§ **PROVIDED MATERIAL**:
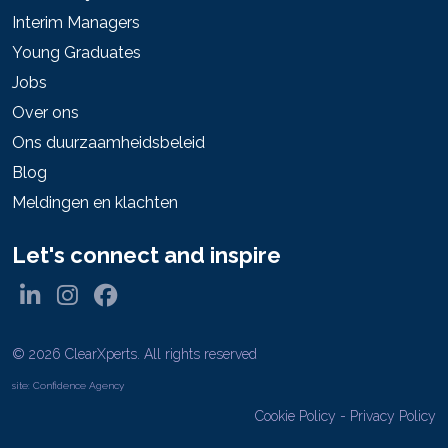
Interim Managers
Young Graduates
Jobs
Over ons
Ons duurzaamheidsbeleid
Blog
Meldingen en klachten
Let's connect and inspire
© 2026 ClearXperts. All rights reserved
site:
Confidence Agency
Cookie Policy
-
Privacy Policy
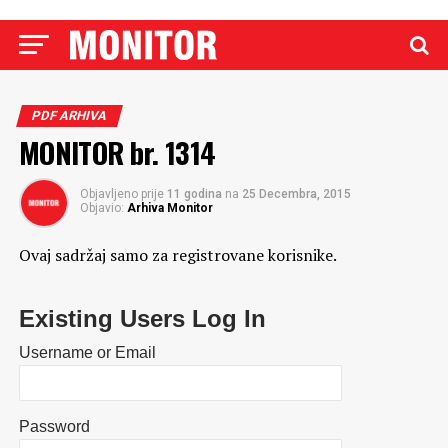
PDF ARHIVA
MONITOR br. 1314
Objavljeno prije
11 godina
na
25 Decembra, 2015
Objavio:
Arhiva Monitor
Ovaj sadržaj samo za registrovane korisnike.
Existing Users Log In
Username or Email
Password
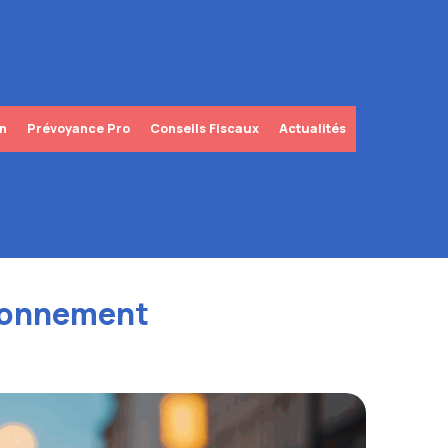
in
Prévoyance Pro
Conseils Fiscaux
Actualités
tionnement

...

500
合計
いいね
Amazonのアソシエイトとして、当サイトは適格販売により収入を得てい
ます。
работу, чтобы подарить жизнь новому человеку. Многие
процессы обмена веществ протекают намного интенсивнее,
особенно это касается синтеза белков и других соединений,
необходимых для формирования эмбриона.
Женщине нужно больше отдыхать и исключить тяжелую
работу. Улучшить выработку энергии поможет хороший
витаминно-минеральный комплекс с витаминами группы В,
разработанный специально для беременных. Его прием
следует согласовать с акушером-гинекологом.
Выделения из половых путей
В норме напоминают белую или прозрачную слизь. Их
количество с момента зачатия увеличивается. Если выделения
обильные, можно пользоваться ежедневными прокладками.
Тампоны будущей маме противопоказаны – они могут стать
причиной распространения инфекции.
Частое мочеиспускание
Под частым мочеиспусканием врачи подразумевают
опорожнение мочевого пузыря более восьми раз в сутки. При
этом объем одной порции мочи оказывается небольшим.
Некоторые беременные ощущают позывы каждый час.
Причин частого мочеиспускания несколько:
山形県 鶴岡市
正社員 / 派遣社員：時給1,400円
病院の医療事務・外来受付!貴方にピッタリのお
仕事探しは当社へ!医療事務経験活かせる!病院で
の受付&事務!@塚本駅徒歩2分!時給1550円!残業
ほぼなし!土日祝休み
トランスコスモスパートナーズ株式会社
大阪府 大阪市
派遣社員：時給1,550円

§ **DESCRIPTION OF THE TASK**: From the entries above, write out only the lines starting at the line that holds "этом объем одной" and ending at the line that holds "派遣社員：時給1,550円", keeping both and matching them exactly.

§ **WRITTEN SOLUTION**:
этом объем одной порции мочи оказывается небольшим.
Некоторые беременные ощущают позывы каждый час.
Причин частого мочеиспускания несколько:
山形県 鶴岡市
正社員 / 派遣社員：時給1,400円
病院の医療事務・外来受付!貴方にピッタリのお
仕事探しは当社へ!医療事務経験活かせる!病院で
の受付&事務!@塚本駅徒歩2分!時給1550円!残業
ほぼなし!土日祝休み
トランスコスモスパートナーズ株式会社
大阪府 大阪市
派遣社員：時給1,550円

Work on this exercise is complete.